EXERCISE: Provide a verbatim copy of all the records below, leaving the images out.

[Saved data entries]
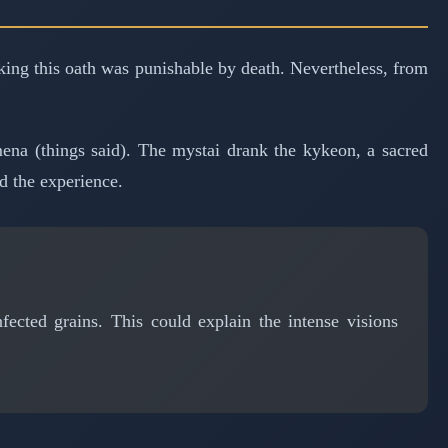
aking this oath was punishable by death. Nevertheless, from
na (things said). The mystai drank the kykeon, a sacred
d the experience.
ected grains. This could explain the intense visions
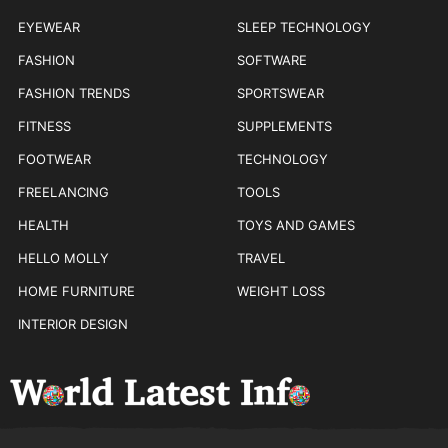
EYEWEAR
SLEEP TECHNOLOGY
FASHION
SOFTWARE
FASHION TRENDS
SPORTSWEAR
FITNESS
SUPPLEMENTS
FOOTWEAR
TECHNOLOGY
FREELANCING
TOOLS
HEALTH
TOYS AND GAMES
HELLO MOLLY
TRAVEL
HOME FURNITURE
WEIGHT LOSS
INTERIOR DESIGN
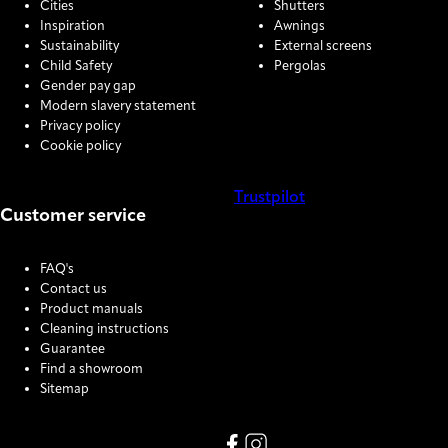
Cities
Shutters
Inspiration
Awnings
Sustainability
External screens
Child Safety
Pergolas
Gender pay gap
Modern slavery statement
Privacy policy
Cookie policy
Trustpilot
Customer service
COOKIE SETTINGS
FAQ's
Contact us
Product manuals
Cleaning instructions
Guarantee
Find a showroom
Sitemap
Link missing Display text from
Link missing Display text f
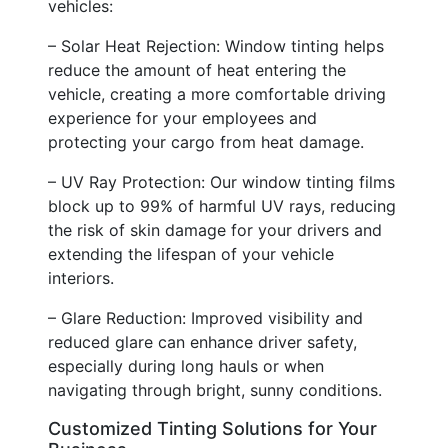
vehicles:
– Solar Heat Rejection: Window tinting helps
reduce the amount of heat entering the
vehicle, creating a more comfortable driving
experience for your employees and
protecting your cargo from heat damage.
– UV Ray Protection: Our window tinting films
block up to 99% of harmful UV rays, reducing
the risk of skin damage for your drivers and
extending the lifespan of your vehicle
interiors.
– Glare Reduction: Improved visibility and
reduced glare can enhance driver safety,
especially during long hauls or when
navigating through bright, sunny conditions.
Customized Tinting Solutions for Your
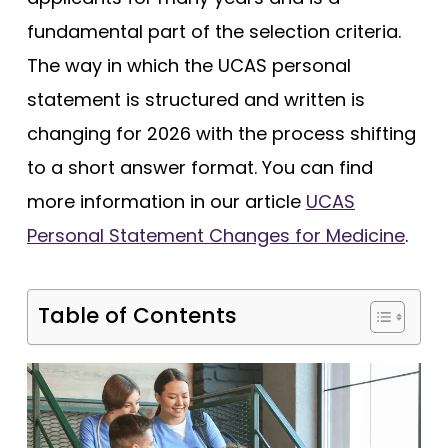
Tests
fundamental part of the selection criteria.
Uni
The way in which the UCAS personal
statement is structured and written is
changing for 2026 with the process shifting
to a short answer format. You can find
more information in our article
UCAS
Personal Statement Changes for Medicine
.
Table of Contents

EXERCISE RESULT:
aking this oath was punishable by death. Nevertheless, from
na (things said). The mystai drank the kykeon, a sacred
d the experience.
ected grains. This could explain the intense visions
EYEWEAR
SLEEP TECHNOLOGY
FASHION
SOFTWARE
FASHION TRENDS
SPORTSWEAR
FITNESS
SUPPLEMENTS
FOOTWEAR
TECHNOLOGY
FREELANCING
TOOLS
HEALTH
TOYS AND GAMES
HELLO MOLLY
TRAVEL
HOME FURNITURE
WEIGHT LOSS
INTERIOR DESIGN
Cities
Shutters
Inspiration
Awnings
Sustainability
External screens
Child Safety
Pergolas
Gender pay gap
Modern slavery statement
Privacy policy
Cookie policy
Trustpilot
Customer service
COOKIE SETTINGS
FAQ's
Contact us
Product manuals
Cleaning instructions
Guarantee
Find a showroom
Sitemap
Link missing Display text from
Link missing Display text f
vehicles:
– Solar Heat Rejection: Window tinting helps
reduce the amount of heat entering the
vehicle, creating a more comfortable driving
experience for your employees and
protecting your cargo from heat damage.
– UV Ray Protection: Our window tinting films
block up to 99% of harmful UV rays, reducing
the risk of skin damage for your drivers and
extending the lifespan of your vehicle
interiors.
– Glare Reduction: Improved visibility and
reduced glare can enhance driver safety,
especially during long hauls or when
navigating through bright, sunny conditions.
Customized Tinting Solutions for Your
Tests
fundamental part of the selection criteria.
Uni
The way in which the UCAS personal
statement is structured and written is
changing for 2026 with the process shifting
to a short answer format. You can find
more information in our article
UCAS
Personal Statement Changes for Medicine
.
Table of Contents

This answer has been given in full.